=== About this task ===
Within the records below, find each line that holds the string "tiếp", then copy it.

=== Provided material ===
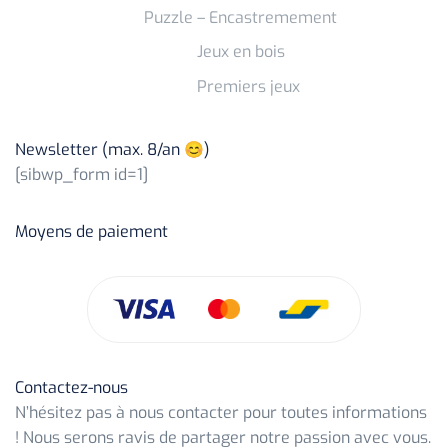
Puzzle – Encastremement
Jeux en bois
Premiers jeux
Newsletter (max. 8/an 😊)
[sibwp_form id=1]
Moyens de paiement
Contactez-nous
N’hésitez pas à nous contacter pour toutes informations
! Nous serons ravis de partager notre passion avec vous.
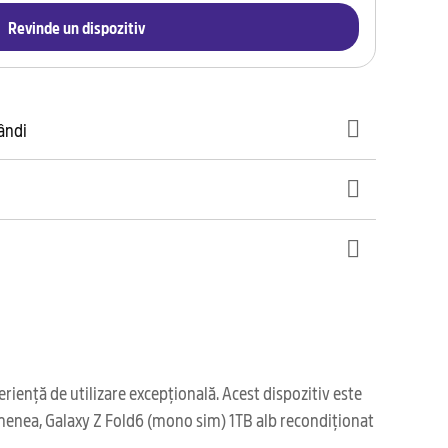
Revinde un dispozitiv
gândi
iență de utilizare excepțională. Acest dispozitiv este
asemenea, Galaxy Z Fold6 (mono sim) 1TB alb recondiționat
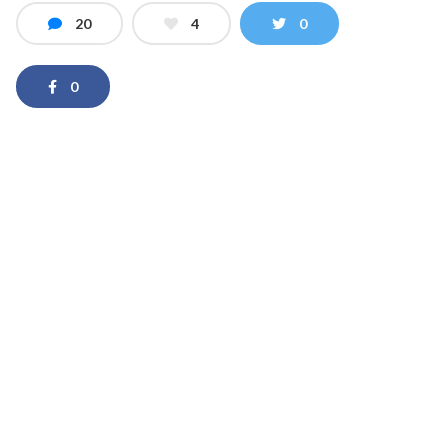
20
4
0
0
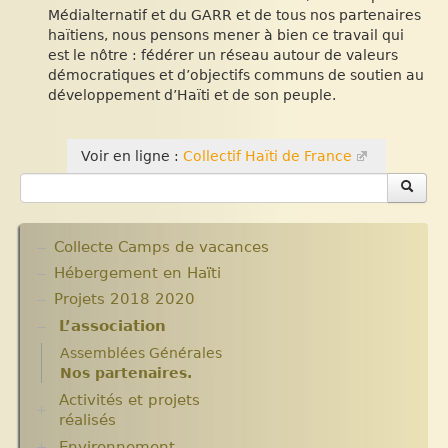
Médialternatif et du GARR et de tous nos partenaires
haïtiens, nous pensons mener à bien ce travail qui
est le nôtre : fédérer un réseau autour de valeurs
démocratiques et d’objectifs communs de soutien au
développement d’Haïti et de son peuple.
Voir en ligne :
Collectif Haïti de France
Collecte Camps de vacances
Hébergement en Haïti
Projets 2018 2020
L’association
Assemblées Générales
Nos partenaires.
Activités et projets
réalisés
Environnement
Ecole Massawist. Verrettes. Agrandissement et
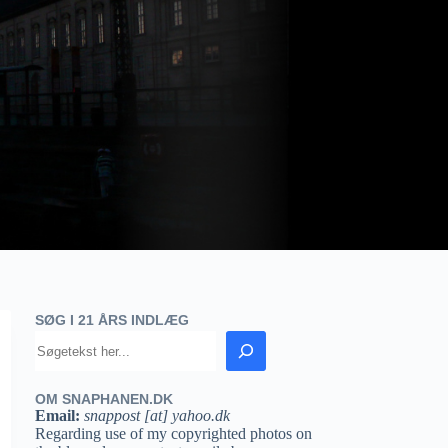
SØG I 21 ÅRS INDLÆG
OM SNAPHANEN.DK
Email:
snappost [at] yahoo.dk
Regarding use of my copyrighted photos on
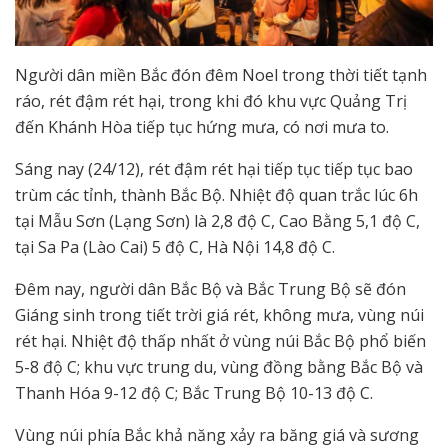
Người dân miền Bắc đón đêm Noel trong thời tiết tạnh
ráo, rét đậm rét hại, trong khi đó khu vực Quảng Trị
đến Khánh Hòa tiếp tục hứng mưa, có nơi mưa to.
Sáng nay (24/12), rét đậm rét hại tiếp tục tiếp tục bao
trùm các tỉnh, thành Bắc Bộ. Nhiệt độ quan trắc lúc 6h
tại Mẫu Sơn (Lạng Sơn) là 2,8 độ C, Cao Bằng 5,1 độ C,
tại Sa Pa (Lào Cai) 5 độ C, Hà Nội 14,8 độ C.
Đêm nay, người dân Bắc Bộ và Bắc Trung Bộ sẽ đón
Giáng sinh trong tiết trời giá rét, không mưa, vùng núi
rét hại. Nhiệt độ thấp nhất ở vùng núi Bắc Bộ phổ biến
5-8 độ C; khu vực trung du, vùng đồng bằng Bắc Bộ và
Thanh Hóa 9-12 độ C; Bắc Trung Bộ 10-13 độ C.
Vùng núi phía Bắc khả năng xảy ra băng giá và sương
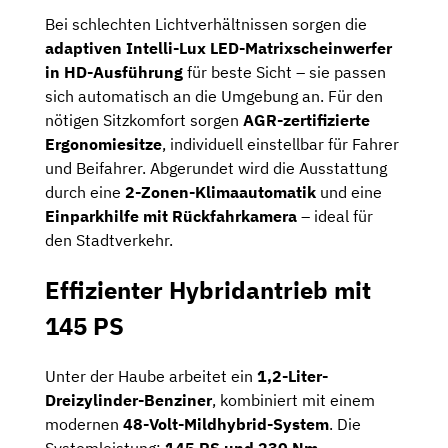
Bei schlechten Lichtverhältnissen sorgen die
adaptiven Intelli-Lux LED-Matrixscheinwerfer
in HD-Ausführung
für beste Sicht – sie passen
sich automatisch an die Umgebung an. Für den
nötigen Sitzkomfort sorgen
AGR-zertifizierte
Ergonomiesitze
, individuell einstellbar für Fahrer
und Beifahrer. Abgerundet wird die Ausstattung
durch eine
2-Zonen-Klimaautomatik
und eine
Einparkhilfe mit Rückfahrkamera
– ideal für
den Stadtverkehr.
Effizienter Hybridantrieb mit
145 PS
Unter der Haube arbeitet ein
1,2-Liter-
Dreizylinder-Benziner
, kombiniert mit einem
modernen
48-Volt-Mildhybrid-System
. Die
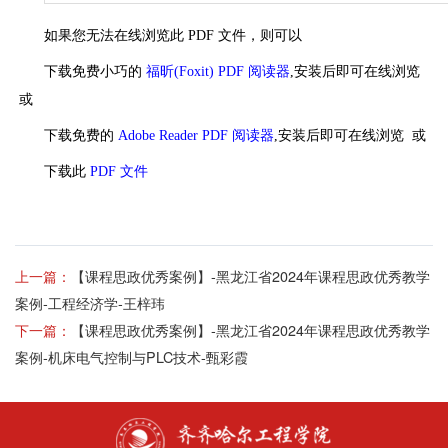
如果您无法在线浏览此 PDF 文件，则可以
下载免费小巧的
福昕(Foxit) PDF 阅读器
,安装后即可在线浏览
或
下载免费的
Adobe Reader PDF 阅读器
,安装后即可在线浏览 或
下载此
PDF 文件
上一篇：
【课程思政优秀案例】-黑龙江省2024年课程思政优秀教学
案例-工程经济学-王梓玮
下一篇：
【课程思政优秀案例】-黑龙江省2024年课程思政优秀教学
案例-机床电气控制与PLC技术-甄彩霞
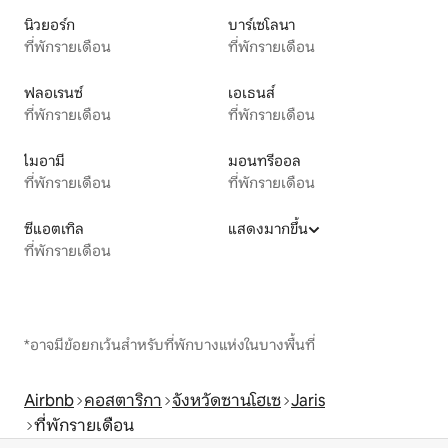
นิวยอร์ก
บาร์เซโลนา
ที่พักรายเดือน
ที่พักรายเดือน
ฟลอเรนซ์
เอเธนส์
ที่พักรายเดือน
ที่พักรายเดือน
ไมอามี
มอนทรีออล
ที่พักรายเดือน
ที่พักรายเดือน
ซีแอตเทิล
แสดงมากขึ้น
ที่พักรายเดือน
*อาจมีข้อยกเว้นสำหรับที่พักบางแห่งในบางพื้นที่
Airbnb
คอสตาริกา
จังหวัดซานโฮเซ
Jaris
ที่พักรายเดือน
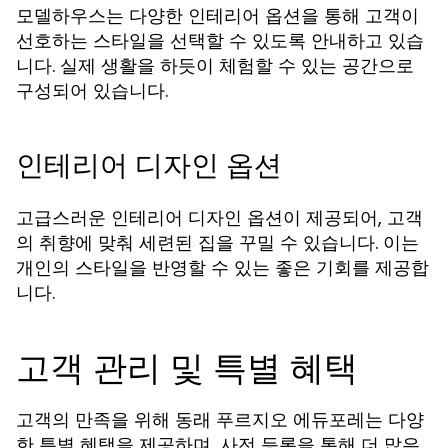
모델하우스는 다양한 인테리어 옵션을 통해 고객이
선호하는 스타일을 선택할 수 있도록 안내하고 있습
니다. 실제 생활을 하듯이 체험할 수 있는 공간으로
구성되어 있습니다.
인테리어 디자인 옵션
고급스러운 인테리어 디자인 옵션이 제공되어, 고객
의 취향에 맞춰 세련된 집을 꾸밀 수 있습니다. 이는
개인의 스타일을 반영할 수 있는 좋은 기회를 제공합
니다.
고객 관리 및 특별 혜택
고객의 만족을 위해 동래 푸르지오 에듀포레는 다양
한 특별 혜택을 제공하며, 사전 등록을 통해 더 많은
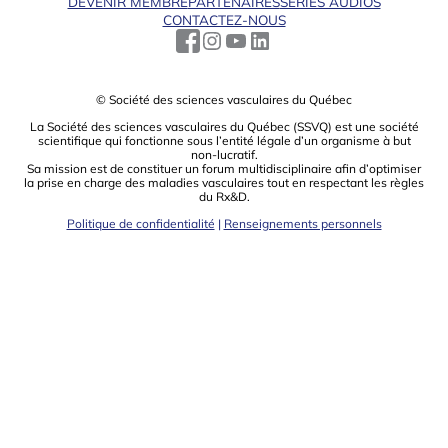
DEVENIR MEMBRE
PARTENAIRES
SÉRIES AUDIOS
CONTACTEZ-NOUS
© Société des sciences vasculaires du Québec
La Société des sciences vasculaires du Québec (SSVQ) est une société
scientiﬁque qui fonctionne sous l’entité légale d’un organisme à but
non-lucratif.
Sa mission est de constituer un forum multidisciplinaire aﬁn d’optimiser
la prise en charge des maladies vasculaires tout en respectant les règles
du Rx&D.
Politique de confidentialité
|
Renseignements personnels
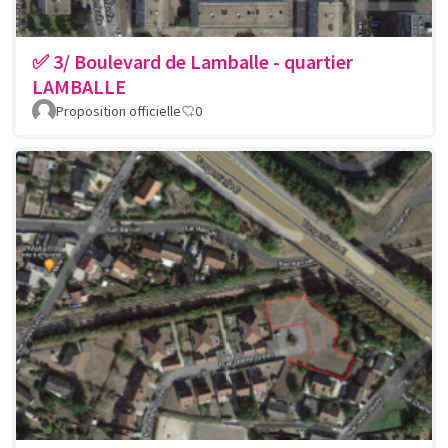
✅ 3/ Boulevard de Lamballe - quartier
LAMBALLE
Proposition officielle
0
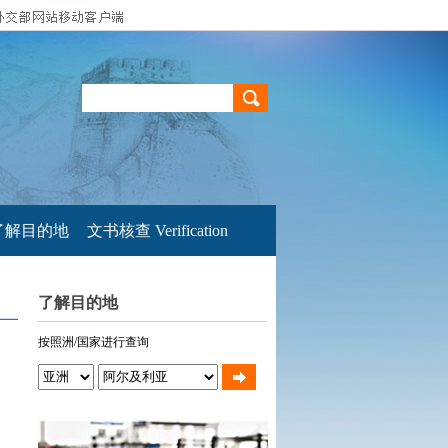
了解目的地
文书核查 Verification
了解目的地
按照洲/国家进行查询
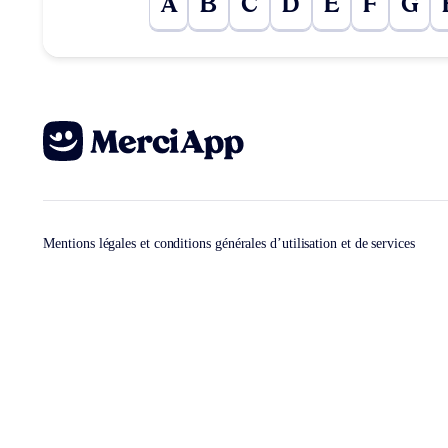
A
B
C
D
E
F
G
Mentions légales et conditions générales d’utilisation et de services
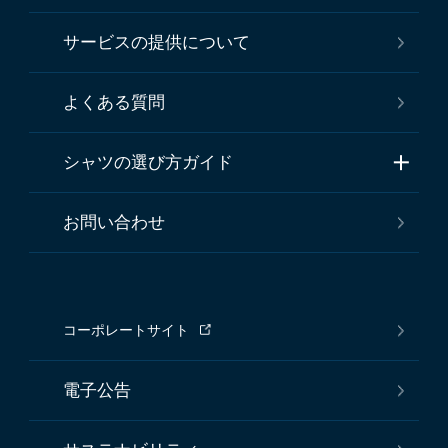
サービスの提供について
よくある質問
シャツの選び方ガイド
お問い合わせ
コーポレートサイト
電子公告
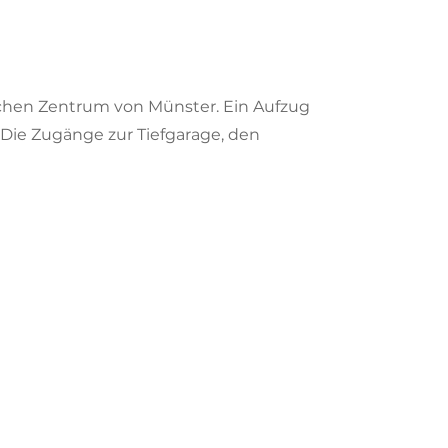
ichen Zentrum von Münster. Ein Aufzug
 Die Zugänge zur Tiefgarage, den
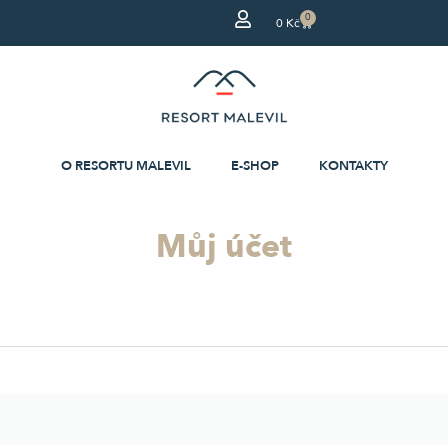
0
0
Kč
O RESORTU MALEVIL
E-SHOP
KONTAKTY
Můj účet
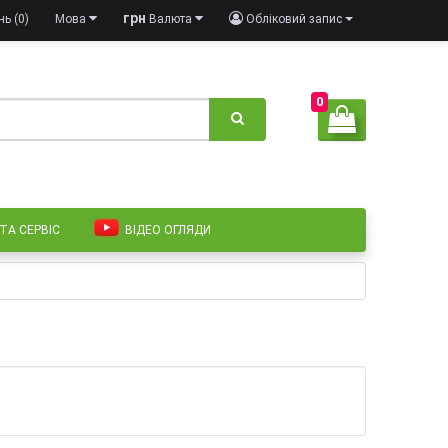
грн
ь (0)
Мова
Валюта
Обліковий запис
0
 ТА СЕРВІС
ВІДЕО ОГЛЯДИ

=== Finished exercise ===
đến Khánh Hòa tiếp tục hứng mưa, có nơi mưa to.
Sáng nay (24/12), rét đậm rét hại tiếp tục tiếp tục bao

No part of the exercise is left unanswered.